One can only help but think that His Holiness judges nations on a sliding scale. Some are superior, some are inferior. Some deserve to hear him defend the full dignity of the human individual, created in the image of God. Some don’t.
And one cannot help but think of the shortest and most beautiful sentence in the New Testament. John 11:35: “Jesus wept.”
From the BBC, also responsible for Monty Python, Top Gear, and nearly every show PBS relies upon during its fundraising pledge drives.
Pope urges religions to root out fundamentalism
Pope Benedict XVI has called on Christians, Muslims and Jews to “root out” religious fundamentalism, on the first day of his trip to Lebanon.
His three-day visit marks the first papal trip to the country in 15 years.
During his stay, the pontiff will meet politicians and leaders from Lebanon’s 18 religious groups, many of whom are divided over the conflict in Syria.
The visit coincides with protests erupting across the Middle East and Asia over a film mocking Islam.
“Religious fundamentalism seeks to take power for political ends, at times using violence, over the individual conscience and over religion,” the Pope said.
“All religious leaders in the Middle East [should] endeavour, by their example and their teaching, to do everything possible to uproot this threat, which indiscriminately and fatally affects believers.”
The pontiff’s exhortations were made public as he signed recommendations on how to improve the lives of the Christian minority, making up 40% of Lebanon’s population, and its relations with Islam and Judaism.
Syria remains the defining issue in Lebanese politics – and Pope Benedict will find his followers deeply divided in that respect.
He also called for an end to the conflict in neighbouring Syria.
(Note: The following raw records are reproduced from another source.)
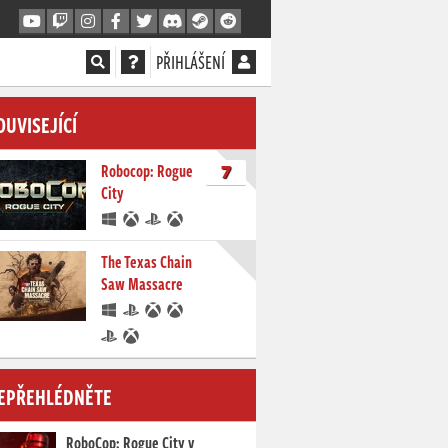
PŘIHLÁŠENÍ
OUVISEJÍCÍ
7
Robocop: Rogue
City
The Texas Chain
Saw Massacre
EPŘEHLÉDNĚTE
RoboCop: Rogue City v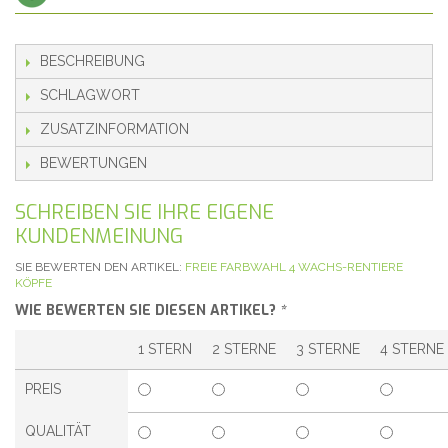
BESCHREIBUNG
SCHLAGWORT
ZUSATZINFORMATION
BEWERTUNGEN
SCHREIBEN SIE IHRE EIGENE
KUNDENMEINUNG
SIE BEWERTEN DEN ARTIKEL:
FREIE FARBWAHL 4 WACHS-RENTIERE
KÖPFE
WIE BEWERTEN SIE DIESEN ARTIKEL?
*
1 STERN
2 STERNE
3 STERNE
4 STERNE
PREIS
QUALITÄT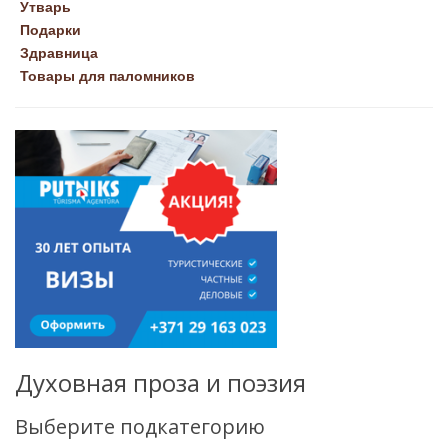
Утварь
Подарки
Здравница
Товары для паломников
Духовная проза и поэзия
Выберите подкатегорию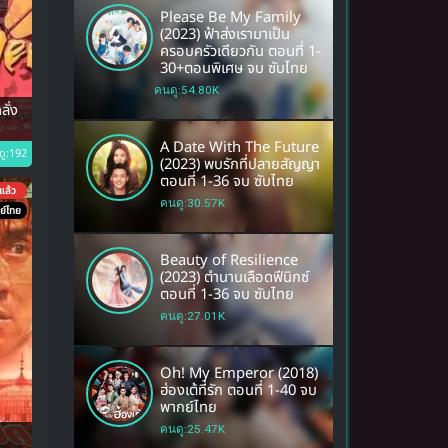
Please Be My Family
(2023) ฟ้าส่งเรามาเป็น
ครอบครัวเดียวกัน ตอนที่ 1-
30+ตอนพิเศษ จบ ซับไทย
คนดู:54.80K
ั่ง
A Date With The Future
ดู:192
(2023) พบรักที่ปลายสัญญา
ตอนที่ 1-36 จบ ซับไทย
แล้ว
คนดู:30.57K
ย์ไทย
Beauty of Resilience
(2023) ตำนานเลือดฟีนิกซ์
ตอนที่ 1-36 จบ ซับไทย
คนดู:27.01K
Oh! My Emperor (2018)
ฮ่องเต้ที่รัก ตอนที่ 1-40 จบ
พากย์ไทย
คนดู:25.47K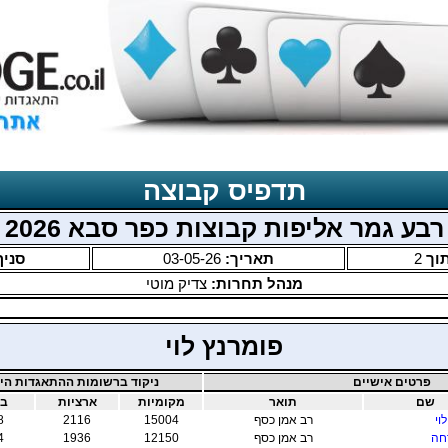
תדפיס קבוצה
רבע גמר אליפות קבוצות כפר סבא 2026
וך
2
תאריך:
03-05-26
סניף
מנהל תחרות:
צדיק מוטי
פומרנץ לוי
פרטים אישיים
ניקוד ברשומות ההתאגדות היש
שם
תואר
מקומיות
ארציות
בי
וי
רב אמן כסף
15004
2116
8
חה
רב אמן כסף
12150
1936
4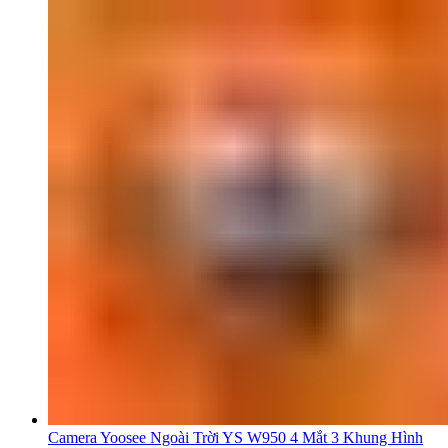
Camera Yoosee Ngoài Trời YS W950 4 Mắt 3 Khung Hình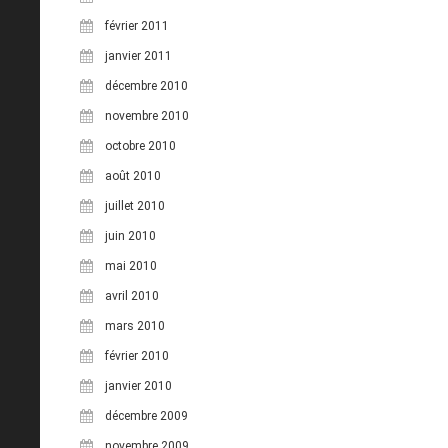
février 2011
janvier 2011
décembre 2010
novembre 2010
octobre 2010
août 2010
juillet 2010
juin 2010
mai 2010
avril 2010
mars 2010
février 2010
janvier 2010
décembre 2009
novembre 2009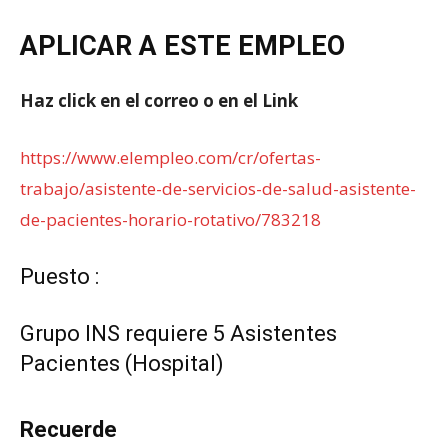
APLICAR A ESTE EMPLEO
Haz click en el correo o en el Link
https://www.elempleo.com/cr/ofertas-
trabajo/asistente-de-servicios-de-salud-asistente-
de-pacientes-horario-rotativo/783218
Puesto :
Grupo INS requiere 5 Asistentes
Pacientes (Hospital)
Recuerde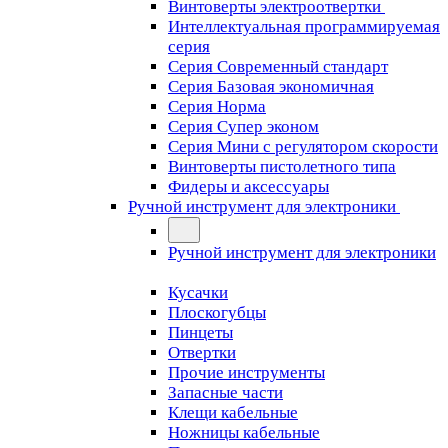
Винтоверты электроотвертки
Интеллектуальная программируемая
серия
Серия Современный стандарт
Серия Базовая экономичная
Серия Норма
Серия Cупер эконом
Серия Мини с регулятором скорости
Винтоверты пистолетного типа
Фидеры и аксессуары
Ручной инструмент для электроники
Ручной инструмент для электроники
Кусачки
Плоскогубцы
Пинцеты
Отвертки
Прочие инструменты
Запасные части
Клещи кабельные
Ножницы кабельные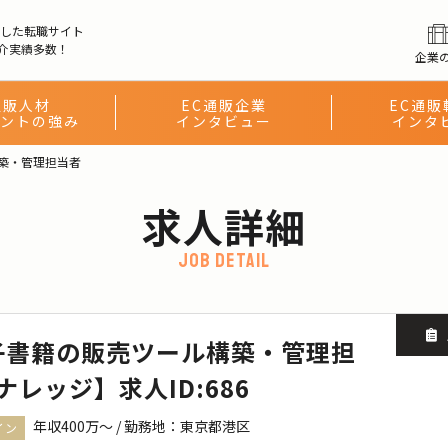
化した転職サイト
介実績多数！
企業
通販人材
EC通販企業
EC通販
ントの強み
インタビュー
インタ
築・管理担当者
求人詳細
job detail
子書籍の販売ツール構築・管理担
レッジ】求人ID:686
年収400万〜 / 勤務地：東京都港区
イン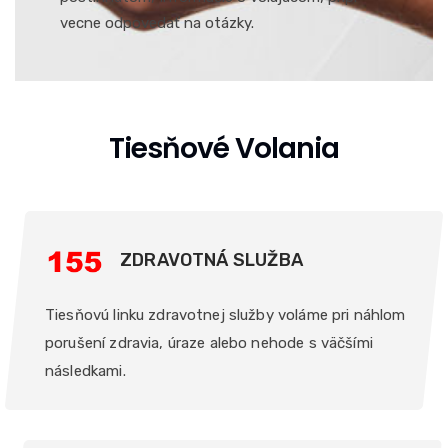
vecne odpovedať na otázky.
Tiesňové Volania
ZDRAVOTNÁ SLUŽBA
Tiesňovú linku zdravotnej služby voláme pri náhlom
porušení zdravia, úraze alebo nehode s väčšími
následkami.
Lebanon – including its Christian community – is deeply divided over the unrest there.
On his flight to Lebanon, the Pope told reporters that Syrian arms imports were a “grave sin”.
Pope Benedict described the Arab Spring as “a desire for more democracy, for more freedom, for more co-operation and for a renewed Arab identity”.
He was welcomed at Beirut airport by Lebanon’s President Michel Suleiman with a 21-gun salute, and with church bells ringing out around the country.
The Pope told President Suleiman he was visiting the country as a “pilgrim of peace”.
He added: “The successful way the Lebanese all live together surely demonstrates to the whole Middle East and to the rest of the world that, within a nation, there can exist co-operation between the various churches and at the same time coexistence and respectful dialogue between Christians and their brethren of other religions.”